A few days later, when Stella returned home with her baby, Blanche told her everything about the sexual encounter, which forced Stella to take a decision about her life. She realised that to continue her conjugal life with Stanley, she has no choice but to deny the truth of Blanche's story about the rape and to accept Stanley's lie. However, at the same time, to provide emotional support to her sister, she and the upstairs neighbour Eunice started to play along with Blanche's fantasy about going on a trip with the gentleman from Dallas, where Blanche was eager to go. But in reality, instead of the much wanted imaginary vacation, they arranged her to be taken off to a mental hospital with a doctor and a strongly built nurse. In the dramatic scene of departure, Blanche at first resisted when the nurse seizes her and retreats back in panic. But when she was pinned to the floor by the potentially-cruel nurse and the cool, elderly doctor offered her an arm, addressing her as Miss DuBois, she suddenly gave up fighting and followed them, uttering helplessly her last lines in the film about having always depended on the kindness of strangers.

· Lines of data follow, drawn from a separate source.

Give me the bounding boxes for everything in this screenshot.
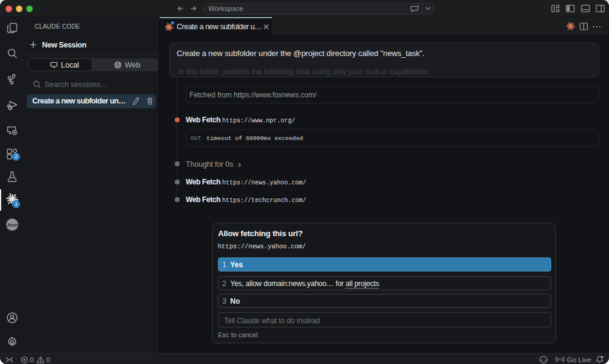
- svg-text:Json: Json: [7, 222, 18, 228]
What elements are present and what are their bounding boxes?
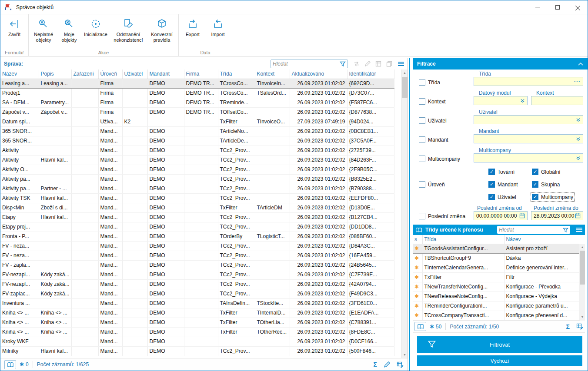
konverzni-pravidla-button[interactable]: Konverzní pravidla bbox=[147, 16, 177, 48]
table-row[interactable]: Kniha <> ...Kniha <> ...Mand...DEMOTxFil… bbox=[0, 318, 394, 327]
table-row[interactable]: Kroky WKFMand...DEMO26.09.2023 01:02:02{… bbox=[0, 337, 394, 346]
table-row[interactable]: Aktivity TSKHlavní kal...Mand...DEMOTCc2… bbox=[0, 193, 394, 203]
table-row[interactable]: FV-zaplac...Kódy zaká...Mand...DEMOTCc2_… bbox=[0, 289, 394, 298]
main-search[interactable] bbox=[271, 60, 348, 68]
moje-objekty-button[interactable]: Moje objekty bbox=[57, 16, 81, 48]
main-vertical-scrollbar[interactable]: ▲ ▼ bbox=[401, 70, 408, 358]
column-header[interactable]: Popis bbox=[39, 70, 71, 79]
column-header[interactable]: Kontext bbox=[255, 70, 290, 79]
column-header[interactable]: Uživatel bbox=[122, 70, 147, 79]
filter-check-kontext[interactable]: Kontext bbox=[419, 98, 446, 105]
checkbox-checked[interactable]: ✓ bbox=[532, 181, 538, 188]
column-header[interactable]: Třída bbox=[422, 235, 504, 244]
column-header[interactable]: Úroveň bbox=[98, 70, 122, 79]
scroll-thumb[interactable] bbox=[402, 77, 408, 98]
export-button[interactable]: Export bbox=[180, 16, 205, 48]
table-row[interactable]: Kniha <> ...Kniha <> ...Mand...DEMOTxFil… bbox=[0, 308, 394, 318]
trida-field[interactable]: ··· bbox=[474, 77, 583, 86]
class-row[interactable]: ✱TNewReleaseNoteConfig...Konfigurace - V… bbox=[413, 292, 580, 301]
collapse-panel-icon[interactable] bbox=[578, 62, 583, 66]
level-check-globalni[interactable]: ✓ Globální bbox=[532, 169, 561, 175]
column-header[interactable]: Název bbox=[504, 235, 580, 244]
close-button[interactable] bbox=[568, 0, 588, 14]
browse-icon[interactable]: ··· bbox=[574, 79, 581, 85]
filter-check-trida[interactable]: Třída bbox=[419, 79, 440, 86]
inicializace-button[interactable]: Inicializace bbox=[81, 16, 110, 48]
bulk-change-icon[interactable] bbox=[397, 361, 404, 368]
table-row[interactable]: Leasing a...Leasing a...FirmaDEMODEMO TR… bbox=[0, 79, 394, 88]
kontext-field[interactable] bbox=[531, 96, 583, 105]
filtrovat-button[interactable]: Filtrovat bbox=[417, 336, 582, 353]
table-row[interactable]: Fronta - P...Mand...DEMOTOrderByTLogisti… bbox=[0, 232, 394, 241]
scroll-down-icon[interactable]: ▼ bbox=[401, 351, 408, 358]
checkbox[interactable] bbox=[419, 181, 425, 188]
table-row[interactable]: Etapy proj...Mand...DEMOTCc2_Prov...26.0… bbox=[0, 222, 394, 232]
table-row[interactable]: EtapyHlavní kal...Mand...DEMOTCc2_Prov..… bbox=[0, 212, 394, 222]
dropdown-icon[interactable] bbox=[576, 156, 581, 160]
search-input[interactable] bbox=[273, 61, 340, 67]
filter-check-posledni-zmena[interactable]: Poslední změna bbox=[419, 213, 465, 219]
classes-header-row[interactable]: sTřídaNázev bbox=[413, 235, 580, 244]
level-check-tovarni[interactable]: ✓ Tovární bbox=[488, 169, 514, 175]
table-row[interactable]: Zápočet v...Zápočet v...FirmaDEMODEMO TR… bbox=[0, 107, 394, 117]
dropdown-icon[interactable] bbox=[576, 136, 581, 141]
table-row[interactable]: Aktivity pa...Partner - ...Mand...DEMOTC… bbox=[0, 184, 394, 193]
column-header[interactable]: Identifikátor bbox=[347, 70, 394, 79]
funnel-icon[interactable] bbox=[340, 61, 346, 67]
checkbox-checked[interactable]: ✓ bbox=[488, 169, 495, 175]
checkbox[interactable] bbox=[419, 136, 425, 143]
column-header[interactable]: Firma bbox=[184, 70, 218, 79]
checkbox[interactable] bbox=[419, 213, 425, 219]
table-row[interactable]: AktivityHlavní kal...Mand...DEMOTCc2_Pro… bbox=[0, 155, 394, 165]
funnel-icon[interactable] bbox=[563, 227, 568, 233]
calendar-icon[interactable] bbox=[575, 213, 581, 219]
level-check-multicompany[interactable]: ✓ Multicompany bbox=[532, 194, 573, 200]
table-row[interactable]: AktivityMand...DEMOTCc2_Prov...26.09.202… bbox=[0, 146, 394, 155]
book-view-button[interactable] bbox=[4, 360, 16, 369]
class-row[interactable]: ✱TBShortcutGroupF9Dávka bbox=[413, 253, 580, 263]
odstraneni-nekonzistenci-button[interactable]: Odstranění nekonzistencí bbox=[110, 16, 147, 48]
table-header-row[interactable]: NázevPopisZařazeníÚroveňUživatelMandantF… bbox=[0, 70, 394, 79]
scroll-thumb[interactable] bbox=[580, 251, 585, 285]
class-row[interactable]: ✱TxFilterFiltr bbox=[413, 272, 580, 282]
table-row[interactable]: FV - zapla...Mand...DEMOTCc2_Prov...26.0… bbox=[0, 260, 394, 270]
flag-filter-icon[interactable]: ✱ bbox=[20, 361, 24, 368]
dropdown-icon[interactable] bbox=[520, 98, 525, 103]
class-row[interactable]: ✱TCrossCompanyTransacti...Konfigurace př… bbox=[413, 311, 580, 320]
classes-search[interactable] bbox=[497, 226, 570, 234]
posledni-zmena-od-field[interactable]: 00.00.0000 00:00 bbox=[474, 211, 528, 220]
scroll-up-icon[interactable]: ▲ bbox=[579, 244, 585, 250]
checkbox[interactable] bbox=[419, 117, 425, 124]
posledni-zmena-do-field[interactable]: 28.09.2023 00:00 bbox=[531, 211, 583, 220]
table-row[interactable]: 365 SNOR...Mand...DEMOTArticleNo...26.09… bbox=[0, 126, 394, 136]
filter-check-multicompany[interactable]: Multicompany bbox=[419, 156, 460, 162]
table-row[interactable]: FV - neza...Mand...DEMOTCc2_Prov...26.09… bbox=[0, 241, 394, 251]
book-view-button[interactable] bbox=[414, 322, 426, 331]
edit-pencil-icon[interactable] bbox=[384, 361, 390, 368]
checkbox[interactable] bbox=[419, 98, 425, 105]
bulk-change-icon[interactable] bbox=[576, 323, 583, 330]
table-row[interactable]: Disp<MinZboží s di...Mand...DEMOTxFilter… bbox=[0, 203, 394, 212]
checkbox-checked[interactable]: ✓ bbox=[532, 169, 538, 175]
dropdown-icon[interactable] bbox=[576, 117, 581, 122]
class-row[interactable]: ✱TInternetCalendarGenera...Definice gene… bbox=[413, 263, 580, 272]
table-row[interactable]: MilníkyHlavní kal...Mand...DEMOTCc2_Prov… bbox=[0, 346, 394, 356]
filter-check-uzivatel[interactable]: Uživatel bbox=[419, 117, 447, 124]
mandant-field[interactable] bbox=[474, 134, 583, 143]
minimize-button[interactable] bbox=[528, 0, 548, 14]
table-row[interactable]: Inventura ...Mand...DEMOTAInsDefin...TSt… bbox=[0, 298, 394, 308]
filter-check-uroven[interactable]: Úroveň bbox=[419, 181, 445, 188]
multicompany-field[interactable] bbox=[474, 153, 583, 162]
datovy-modul-field[interactable] bbox=[474, 96, 528, 105]
calendar-icon[interactable] bbox=[519, 213, 525, 219]
table-row[interactable]: Prodej1FirmaDEMODEMO TR...TCrossCo...TSa… bbox=[0, 88, 394, 98]
column-header[interactable]: Aktualizováno bbox=[290, 70, 347, 79]
neplatne-objekty-button[interactable]: Neplatné objekty bbox=[30, 16, 57, 48]
sum-icon[interactable]: Σ bbox=[566, 323, 570, 330]
table-row[interactable]: Datum spl...Uživa...K2TxFilterTInvoiceO.… bbox=[0, 117, 394, 126]
checkbox[interactable] bbox=[419, 156, 425, 162]
table-row[interactable]: Kniha <> ...Kniha <> ...Mand...DEMOTxFil… bbox=[0, 327, 394, 337]
filter-check-mandant[interactable]: Mandant bbox=[419, 136, 448, 143]
grid-menu-button[interactable] bbox=[398, 62, 404, 66]
table-row[interactable]: FV-nezapl...Kódy zaká...Mand...DEMOTCc2_… bbox=[0, 270, 394, 279]
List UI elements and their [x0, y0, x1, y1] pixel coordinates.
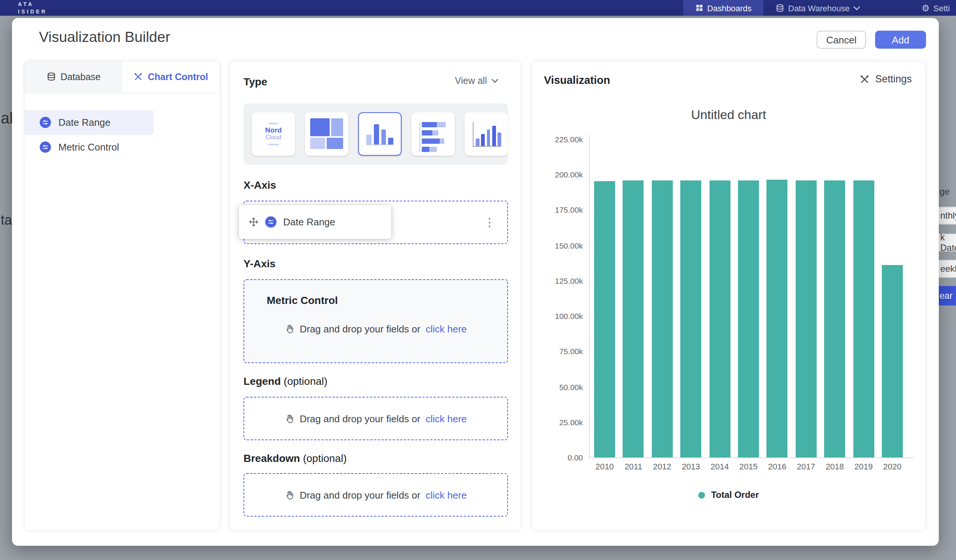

A Streetcar Named Desire, dramatically reflecting the life Blanche DuBois in the sweltering heat of New Orleans and the steamy, claustrophobic atmosphere in the tenement apartment of her sister, earned Oscar nominations in ten categories and became the first film to win in the three categories of acting. While Vivien Leigh, playing the role of Blanche DuBois, won the Award for Best Actress in a Leading Role, Kim Hunter won the Award for Best Actress in a Supporting Role for portraying the character of Stella and Kim Hunter, appearing as Harold Mitch Michell, earned the Award for Best Actor in a Supporting Role. Directed by Elia Kazan, the film was selected by the Library of Congress for preservation in the United States National Film Registry as being culturally, historically, or aesthetically significant.